O Governo, por seu lado, pela voz do ministro da Presidência, António Leitão Amaro, reafirmou que o país precisava de uma política de imigração mais regulada, com mais controle, mas com humanismo e equilíbrio.
Na opinião do governante, o país necessitava de "orientar a sua imigração para uma imigração mais qualificada" para mudar o que acontecia "até há um ano" e que considerou ser "indigno para aqueles que vinham, que esperavam anos por documentos, viviam em condições desadequadas".
E Marcelo? Que diz?
Já na noite desta quarta-feira, Marcelo foi questionado, em Santarém, acerca da aprovação do Parlamento, e o chefe de Estado começou por confessar que não assistiu ao debate, nem viu as alterações, mas mostrou que já tem o seu plano muito bem traçado.

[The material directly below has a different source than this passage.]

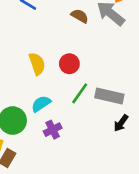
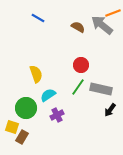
yellow semicircle: (37, 64) -> (36, 74), moved
red circle: (69, 64) -> (81, 65), moved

Salientando que vai abrir as portas aos partidos que querem ser recebidos, Marcelo apontou que ia começar por ver, tal como habitual, se a lei respeitava a Constituição.
Caso não tenha dúvidas do ponto de vista constitucional, Marcelo confessou que vai ponderar "o equilíbrio", e, em caso de inexistência de qualquer "ponto pormenor" que o impressionasse negativamente, não tem dúvidas: "Assino, promulgo."
Caso contrário, devolve ao Parlamento: "E peço: vejam lá isto. É mesmo para ser assim ou pode conhecer-se ou outra fórmula?"